Jadon Sancho made a little piece of England history after Three Lions debut


Jadon Sancho made a slice of history on Friday night – with the South Londoner becoming the first player born in the 2000s to play for England.

The teenager, raised in Peckham and Kennington, is the 10th youngest player to represent the senior Three Lions team when he featured against Croatia on Friday night at the age of just 18 years and 201 days.

Sancho, who replaced Raheem Sterling for the final 12 minutes of the 0-0 draw in Rijeka, is the youngest ever to make their debut without playing in the domestic football league system.

He is the second youngest English player to win his first cap in a competitive game – only behind Manchester United great Duncan Edwards in April 1955.

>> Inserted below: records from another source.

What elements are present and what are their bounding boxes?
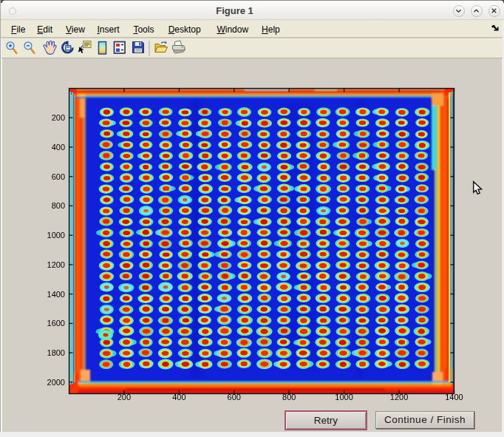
svg-text:400: 400 [52,143,65,152]
svg-text:1800: 1800 [47,348,65,357]
svg-text:1400: 1400 [47,290,65,299]
svg-text:1000: 1000 [335,393,353,402]
svg-text:800: 800 [52,201,65,210]
svg-text:800: 800 [282,393,296,402]
svg-text:1200: 1200 [47,260,65,269]
svg-text:600: 600 [228,393,241,402]
svg-text:1400: 1400 [445,393,463,402]
svg-text:1600: 1600 [47,319,65,328]
svg-text:1000: 1000 [47,231,65,240]
svg-text:2000: 2000 [47,378,65,387]
svg-text:600: 600 [52,172,65,181]
svg-text:400: 400 [172,393,185,402]
svg-text:200: 200 [118,393,131,402]
svg-text:200: 200 [52,113,65,122]
svg-text:1200: 1200 [390,393,408,402]
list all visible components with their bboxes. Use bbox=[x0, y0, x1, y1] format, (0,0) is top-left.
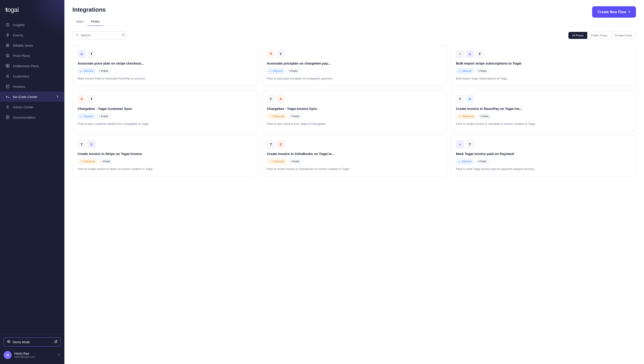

Sancho, lighting up the Bundesliga with Borussia Dortmund, is the first outfield player to make an appearance for England since David Beckham, who still got the call from his country while winding down his career at LA Galaxy.

He has seven assists for BVB – more than any player in Europe’s elite six leagues.

But England head coach Gareth Southgate has called for a measure of calm surrounding Sancho.

“I guess we’ve just got to keep a lid on it [the hype],” the former Crystal Palace defender told reporters after the Nations League match. “I’ve briefly had a bit of time with him when he was an U15 in one of our camps, but also I’ve spent a lot of time talking to other youth coaches to get a good insight into his personality and how he is, just so we were able to help him settle as quickly as possible.

“He’s actually quite a quiet lad around the place, but, of course, he’s very confident on the field and he showed that belief in his spell he had on the field. I don’t think it’s so relevant whether he starts or is a sub in terms of the impact he’ll have.

“I just think that’s part of him gaining strength in the game and understanding at Dortmund of how they’re playing and then with us just easing him into the way we play and the environment. The Champions League games he’s had, he’s had a really good impact as well.”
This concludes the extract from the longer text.